Try it
Copy exactly every line below, from the first through the one that contains "Betrieblicher Zusatzurlaub", and skip all pictures.

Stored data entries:
*-*-*

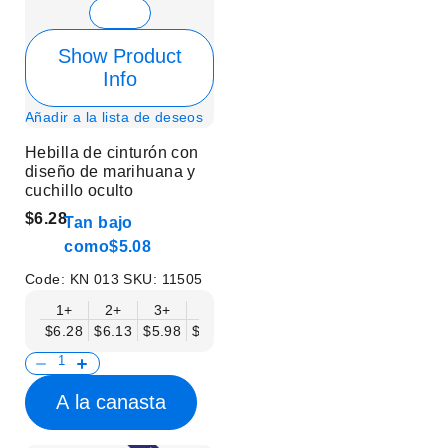
Show Product
Info
Añadir a la lista de deseos
Hebilla de cinturón con
diseño de marihuana y
cuchillo oculto
$6.28
Tan bajo
como
$5.08
Code:
KN 013
SKU:
11505
1+
2+
3+
6+
9+
12+
15+
18+
$6.28
$6.13
$5.98
$5.83
$5.68
$5.53
$5.38
$5.23
$
A la canasta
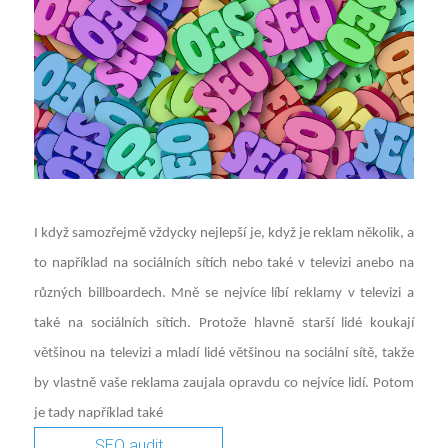
I když samozřejmě vždycky nejlepší je, když je reklam několik, a
to například na sociálních sítích nebo také v televizi anebo na
různých billboardech. Mně se nejvíce líbí reklamy v televizi a
také na sociálních sítích. Protože hlavně starší lidé koukají
většinou na televizi a mladí lidé většinou na sociální sítě, takže
by vlastně vaše reklama zaujala opravdu co nejvíce lidí. Potom
je tady například také
SEO audit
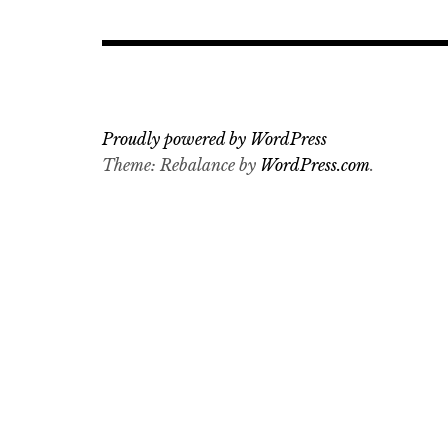
Proudly powered by WordPress
Theme: Rebalance by
WordPress.com
.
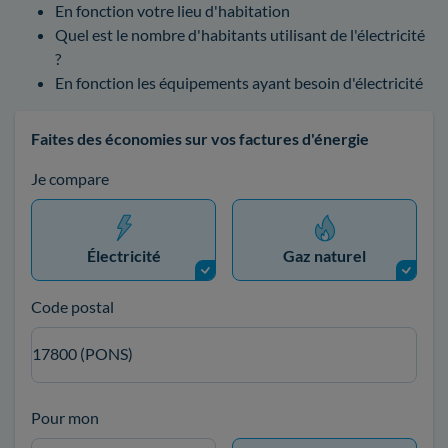
En fonction votre lieu d'habitation
Quel est le nombre d'habitants utilisant de l'électricité
?
En fonction les équipements ayant besoin d'électricité
Faites des économies sur vos factures d'énergie
Je compare
Électricité
Gaz naturel
Code postal
17800 (PONS)
Pour mon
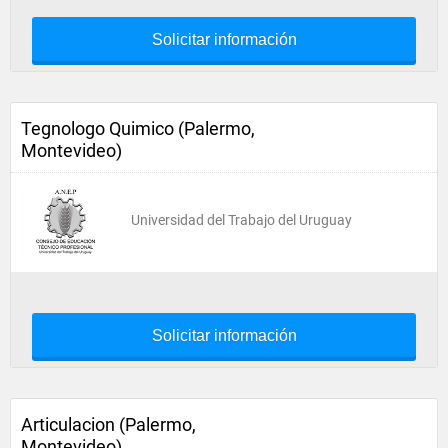
Solicitar información
Tegnologo Quimico (Palermo,
Montevideo)
Universidad del Trabajo del Uruguay
Solicitar información
Articulacion (Palermo,
Montevideo)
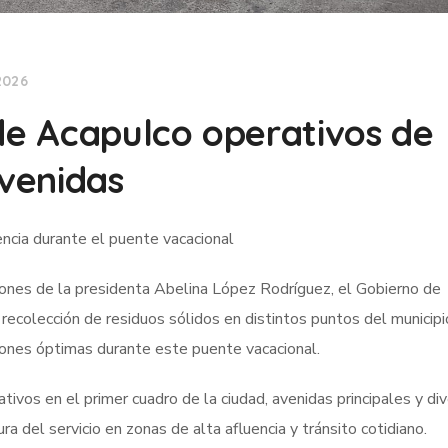
2026
 de Acapulco operativos de
avenidas
encia durante el puente vacacional
iones de la presidenta Abelina López Rodríguez, el Gobierno de
 recolección de residuos sólidos en distintos puntos del municipi
iones óptimas durante este puente vacacional.
vos en el primer cuadro de la ciudad, avenidas principales y di
a del servicio en zonas de alta afluencia y tránsito cotidiano.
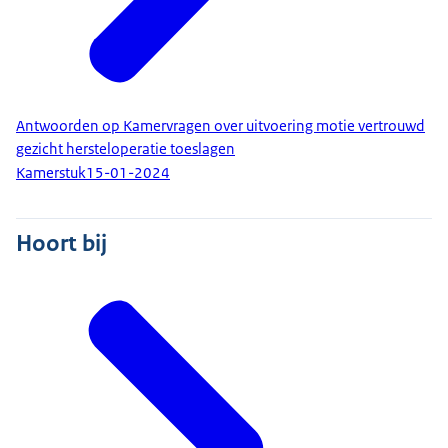
Antwoorden op Kamervragen over uitvoering motie vertrouwd
gezicht hersteloperatie toeslagen
Kamerstuk
15-01-2024
Hoort bij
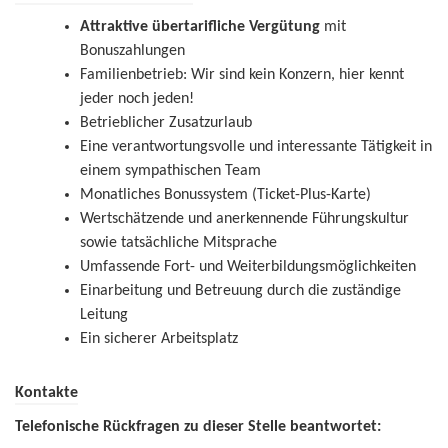
Attraktive übertarifliche Vergütung
mit
Bonuszahlungen
Familienbetrieb: Wir sind kein Konzern, hier kennt
jeder noch jeden!
Betrieblicher Zusatzurlaub
Eine verantwortungsvolle und interessante Tätigkeit in
einem sympathischen Team
Monatliches Bonussystem (Ticket-Plus-Karte)
Wertschätzende und anerkennende Führungskultur
sowie tatsächliche Mitsprache
Umfassende Fort- und Weiterbildungsmöglichkeiten
Einarbeitung und Betreuung durch die zuständige
Leitung
Ein sicherer Arbeitsplatz
Kontakte
Telefonische Rückfragen zu dieser Stelle beantwortet:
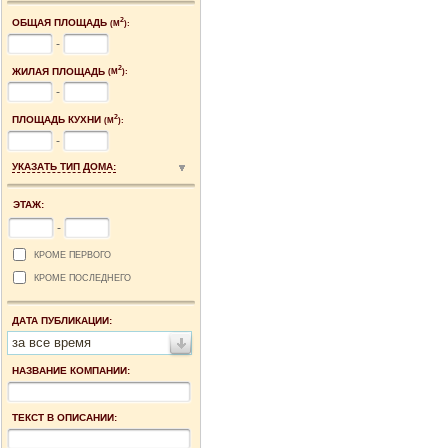
2
ОБЩАЯ ПЛОЩАДЬ
(М
):
-
2
ЖИЛАЯ ПЛОЩАДЬ
(М
):
-
2
ПЛОЩАДЬ КУХНИ
(М
):
-
УКАЗАТЬ ТИП ДОМА:
ЭТАЖ:
-
КРОМЕ ПЕРВОГО
КРОМЕ ПОСЛЕДНЕГО
ДАТА ПУБЛИКАЦИИ:
за все время
НАЗВАНИЕ КОМПАНИИ:
ТЕКСТ В ОПИСАНИИ:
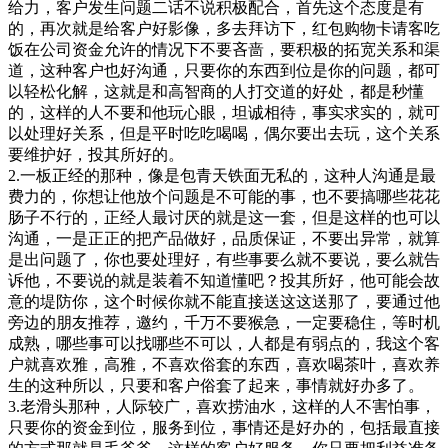
给力，客户发生问题二话不说积极配合，首先这个态度是有
的，再次就是给客户好影像，多去拜访下，红包购物卡请客吃
饭在公司资金允许的情况下不要吝啬，要积极的拓宽关系和渠
道，这种客户也好沟通，只要你的东西到位是你的问题，都可
以轻松化解，这就是和高智商的人打交道的好处，都是秒懂
的，这样的人不要和他玩心眼，坦诚相待，事实求实的，就可
以处理好关系，但是平时吃吃喝喝，偶尔要出去玩，这个关系
要维护好，投其所好的。
2.一板正经的那种，像是包青天铁面无私的，这种人沟通是最
费力的，你想让他放个问题是不可能的事，也不要搞哪些花花
肠子不行的，正经人最讨厌的就是这一套，但是这样的也可以
沟通，一是正正的把产品做好，品质保证，不要出异常，就算
是出问题了，你也要处理好，有些事要么就不要说，要么就告
诉他，不要说的就是装着不知道懂吧？投其所好，他可能会故
意的堤防你，这个时候你就不能直接送这这送那了，要通过他
旁边的朋友推荐，邀约，千万不要猴急，一定要稳住，等时机
成熟，哪些事可以找哪些不可以，人都是有弱点的，我这个客
户就喜欢雅，高雅，不喜欢俗套的东西，喜欢喝茶叶，喜欢养
生的这种所以，只要和客户俗套了起来，事情就好办多了。
3.老滑头那种，人际较广，喜欢捞油水，这样的人不害怕事，
只要你的资金到位，服务到位，事情还是好办的，包括最直接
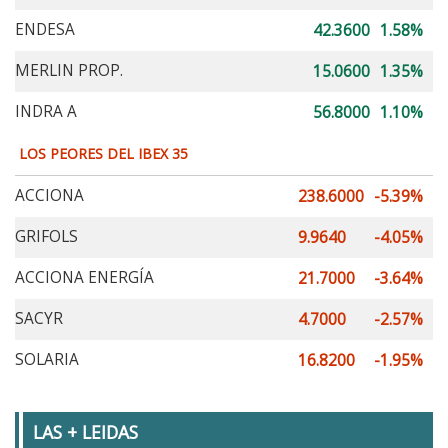
ENDESA
42.3600
1.58%
MERLIN PROP.
15.0600
1.35%
INDRA A
56.8000
1.10%
LOS PEORES DEL IBEX 35
ACCIONA
238.6000
-5.39%
GRIFOLS
9.9640
-4.05%
ACCIONA ENERGÍA
21.7000
-3.64%
SACYR
4.7000
-2.57%
SOLARIA
16.8200
-1.95%
LAS + LEIDAS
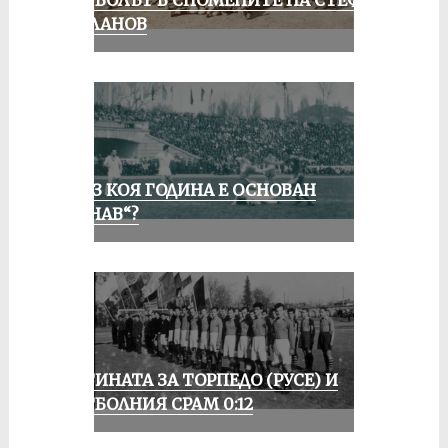
ФУТБОЛЪТ В СПОМЕНИТЕ НА СТЕФАН
МИЛАНОВ
ПРЕЗ КОЯ ГОДИНА Е ОСНОВАН
„ДУНАВ“?
ИСТИНАТА ЗА ТОРПЕДО (РУСЕ) И
ФУТБОЛНИЯ СРАМ 0:12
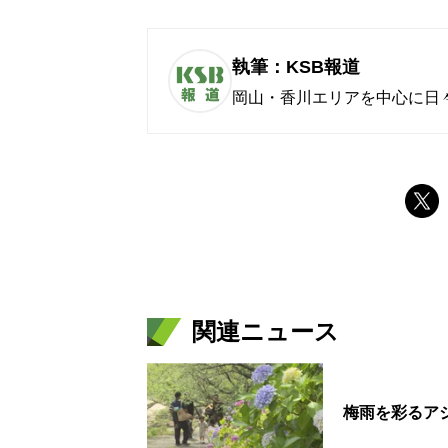
執筆：KSB報道
岡山・香川エリアを中心に日
関連ニュース
梅雨を彩るアジ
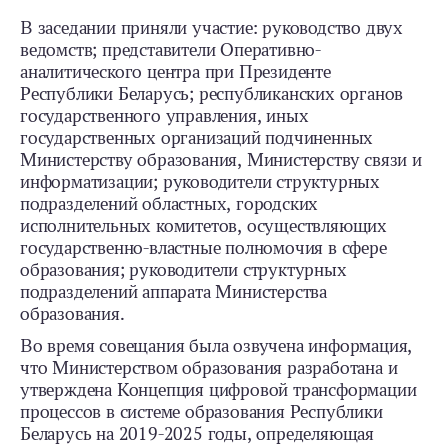
В заседании приняли участие: руководство двух
ведомств; представители Оперативно-
аналитического центра при Президенте
Республики Беларусь; республиканских органов
государственного управления, иных
государственных организаций подчиненных
Министерству образования, Министерству связи и
информатизации; руководители структурных
подразделений областных, городских
исполнительных комитетов, осуществляющих
государственно-властные полномочия в сфере
образования; руководители структурных
подразделений аппарата Министерства
образования.
Во время совещания была озвучена информация,
что Министерством образования разработана и
утверждена Концепция цифровой трансформации
процессов в системе образования Республики
Беларусь на 2019-2025 годы, определяющая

*-*-*

Response for this exercise
Show Product
Info
Añadir a la lista de deseos
Hebilla de cinturón con
diseño de marihuana y
cuchillo oculto
$6.28
Tan bajo
como
$5.08
Code:
KN 013
SKU:
11505
1+
2+
3+
6+
9+
12+
15+
18+
$6.28
$6.13
$5.98
$5.83
$5.68
$5.53
$5.38
$5.23
$
A la canasta
I když samozřejmě vždycky nejlepší je, když je reklam několik, a
to například na sociálních sítích nebo také v televizi anebo na
různých billboardech. Mně se nejvíce líbí reklamy v televizi a
také na sociálních sítích. Protože hlavně starší lidé koukají
většinou na televizi a mladí lidé většinou na sociální sítě, takže
by vlastně vaše reklama zaujala opravdu co nejvíce lidí. Potom
je tady například také
SEO audit
Proudly powered by WordPress
Theme: Rebalance by
WordPress.com
.
En fonction votre lieu d'habitation
Quel est le nombre d'habitants utilisant de l'électricité
?
En fonction les équipements ayant besoin d'électricité
Faites des économies sur vos factures d'énergie
Je compare
Électricité
Gaz naturel
Code postal
17800 (PONS)
Pour mon
Solicitar información
Tegnologo Quimico (Palermo,
Montevideo)
Universidad del Trabajo del Uruguay
Solicitar información
Articulacion (Palermo,
Montevideo)
2026
 de Acapulco operativos de
avenidas
encia durante el puente vacacional
iones de la presidenta Abelina López Rodríguez, el Gobierno de
 recolección de residuos sólidos en distintos puntos del municipi
iones óptimas durante este puente vacacional.
vos en el primer cuadro de la ciudad, avenidas principales y di
a del servicio en zonas de alta afluencia y tránsito cotidiano.
Antwoorden op Kamervragen over uitvoering motie vertrouwd
gezicht hersteloperatie toeslagen
Kamerstuk
15-01-2024
Hoort bij
Attraktive übertarifliche Vergütung
mit
Bonuszahlungen
Familienbetrieb: Wir sind kein Konzern, hier kennt
jeder noch jeden!
Betrieblicher Zusatzurlaub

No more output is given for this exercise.